Update on the Consumer (from JP Morgan): While markets have been fairly resilient at the start of the year, recent economic data have pointed to further weakening in the economy. Overall and core retail sales (excluding autos, gas and food) fell sharply in December, and while poor weather conditions may be partly to blame, the data suggest consumers were much more reserved in their spending during the holiday season. Other indicators, such as manufacturing PMIs, industrial production, and regional Fed surveys, also showed declining momentum in December. With back-to-back declines in both nominal and real core retail sales, there is a clear softening in the underlying trend for consumers. This is important because consumption represents the lion’s share of the U.S. economy, suggesting economic growth may be on tough footing as we start the year after our estimate of slightly over 2% annualized growth in the fourth quarter.

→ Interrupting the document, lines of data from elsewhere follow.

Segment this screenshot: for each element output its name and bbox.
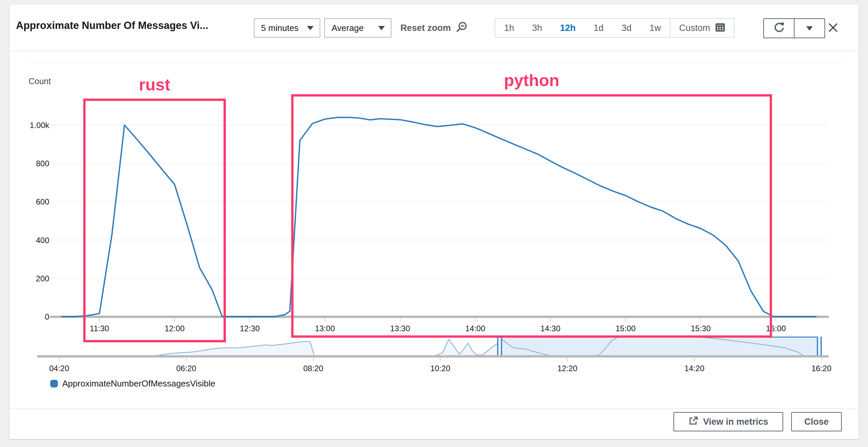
x-tick-label: 11:30 (90, 324, 109, 333)
x-tick-label: 12:00 (165, 324, 185, 333)
brush-handle-bar (820, 336, 822, 356)
close-button-label: Close (804, 417, 829, 427)
overview-tick-label: 04:20 (49, 364, 69, 373)
x-tick-label: 15:00 (616, 324, 636, 333)
brush-handle-bar (497, 336, 498, 356)
python-annotation-box (292, 95, 771, 336)
y-tick-label: 800 (36, 159, 49, 168)
y-tick-label: 400 (36, 236, 49, 245)
rust-annotation-box (85, 100, 225, 341)
footer-divider (9, 409, 859, 409)
brush-handle-bar (817, 336, 818, 356)
x-tick-label: 16:00 (766, 324, 786, 333)
x-tick-label: 15:30 (691, 324, 711, 333)
external-link-icon (688, 416, 699, 428)
rust-annotation-label: rust (139, 76, 170, 94)
overview-tick-label: 06:20 (176, 364, 196, 373)
y-tick-label: 200 (36, 274, 49, 283)
metric-chart[interactable]: 1.00k8006004002000Count11:3012:0012:3013… (9, 5, 859, 439)
x-tick-label: 14:00 (465, 324, 485, 333)
view-in-metrics-button[interactable]: View in metrics (674, 412, 783, 431)
metric-line-series (62, 117, 816, 317)
overview-tick-label: 08:20 (303, 364, 323, 373)
x-tick-label: 13:30 (390, 324, 410, 333)
x-tick-label: 14:30 (540, 324, 560, 333)
brush-handle-bar (501, 336, 502, 356)
y-tick-label: 1.00k (30, 121, 50, 130)
legend-label: ApproximateNumberOfMessagesVisible (62, 379, 216, 389)
x-tick-label: 13:00 (315, 324, 335, 333)
overview-tick-label: 16:20 (811, 364, 831, 373)
x-axis-line (50, 316, 829, 318)
overview-tick-label: 10:20 (430, 364, 450, 373)
y-tick-label: 0 (45, 312, 49, 321)
python-annotation-label: python (504, 71, 559, 90)
chart-legend[interactable]: ApproximateNumberOfMessagesVisible (50, 379, 216, 389)
overview-axis-line (37, 355, 829, 358)
legend-color-swatch (50, 380, 58, 387)
y-axis-title: Count (29, 77, 51, 86)
overview-area-fill (38, 337, 822, 356)
y-tick-label: 600 (36, 197, 49, 206)
overview-tick-label: 14:20 (684, 364, 704, 373)
x-tick-label: 12:30 (240, 324, 260, 333)
close-button[interactable]: Close (791, 412, 842, 431)
view-in-metrics-label: View in metrics (703, 417, 768, 427)
metric-detail-modal: Approximate Number Of Messages Vi... 5 m… (9, 5, 859, 439)
overview-tick-label: 12:20 (557, 364, 577, 373)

However, a boost to Social Security payments associated with the annual cost of living adjustment in January should meaningfully lift incomes and spending. Moreover, with an inflation downdrift firmly underway, consumers should see a welcome boost in their real personal income in 2023. Real-time data on the labor market also point to continued resilience, with initial jobless claims surprising to the downside this week and continuing jobless claims only modestly grinding higher. With a still-tight labor market and expectations for rising real income in the coming months, it’s not clear the economy is headed toward recession just yet.